Spring 2017 Newsletter: Quarterly Update

Reginald A.T. Armstrong • The Armstrong Report

Reginald A.T. Armstrong

Spring 2017 Newsletter: Quarterly Update

It was a decent start to the year.

The Economy

The 4th quarter of 2016 limped in at 2.1% growth and preliminary estimates of the first quarter this year are about 1% according to the Federal Reserve Bank of Atlanta. What is known as “soft data” (think business and consumer optimism) has been fairly robust so far since the election. This has yet to translate into “hard data” (think actual capital expenditures, productivity, and consumer spending). In my opinion, how quickly the administration makes its tax proposal, how robust that proposal is, and how rapidly it is signed into law will make a fair amount of difference, especially for how business owners make decisions. The Fed Funds rate increase by the Federal Reserve in March was widely expected and has started to cause rates on Certificates of Deposit to rise again.

The Markets

The Trump rally continues. January and February were fairly strong for US equities, with March performance flagging a bit.
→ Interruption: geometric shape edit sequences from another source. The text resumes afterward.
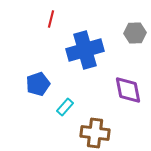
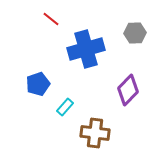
red line: rotated 66 degrees counterclockwise
blue cross: moved 1 px right, 1 px up
purple diamond: rotated 56 degrees clockwise
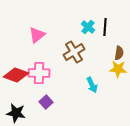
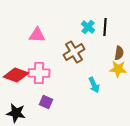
pink triangle: rotated 42 degrees clockwise
cyan arrow: moved 2 px right
purple square: rotated 24 degrees counterclockwise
What investors may not have noticed is the recent signs of life in the performance of foreign equities in general and emerging markets in particular. As I have mentioned ad nauseam, this is either the most expensive or the second most expensive market of our lifetimes for US stocks. And in a month, we will enter the historically less favorable time of the year for US stocks. Be mentally prepared for some volatility.

The Firm

As mentioned in my last newsletter, we started a new emailed monthly newsletter called Other Points of View. It is a consolidation of LPL Research and other firms’ viewpoints, so you are not overwhelmed by emails. When you get this email, you can click on what interests you. So far, the feedback has been largely positive.

Probate Questions

Lee, Matt, and I often get asked probate questions by our clients. Obviously, you should consult with a qualified attorney for the most accurate answers, but let me mention a few tips on reducing the time, expense, and hassle of probate. - Be sure to keep your 401(k), IRA, and insurance beneficiary forms up to date. These forms take precedence over your will. A case I read about several years ago had a remarried man who died without changing the beneficiary of his 401k from his first wife to his current one. Despite his will specifying he wanted the current wife to get his assets, the 401(k) went to the ex-wife. The beneficiary form trumps the will (no pun intended). - Under normal circumstances, have beneficiaries of an IRA be a live person, not a will. The reason here is that a spouse has the option to roll the IRA into their name and a non-spouse into an inherited IRA, thereby delaying taxation of all the assets if that is what the beneficiary prefers. Having the will as beneficiary complicates this and ensures your heirs will need an attorney to sort it out. - Add a Transfer on Death or Payable on Death addendum to your non-IRA accounts. This allows the account assets to bypass probate and go straight to those you have designated on the form. - If you have a child with special needs who is receiving disability benefits, be sure to consult with the appropriate attorney. Leaving money directly to a child receiving disability benefits could cause their benefits to cease. However, sometimes crafting what is known as a Supplemental (or Special) Needs Trust can enable them to receive an inheritance without losing their disability benefits. - Lastly, spend it all! Ok, so this one is a bit tongue in cheek. But it does solve the probate issue! Thank you for your continued trust.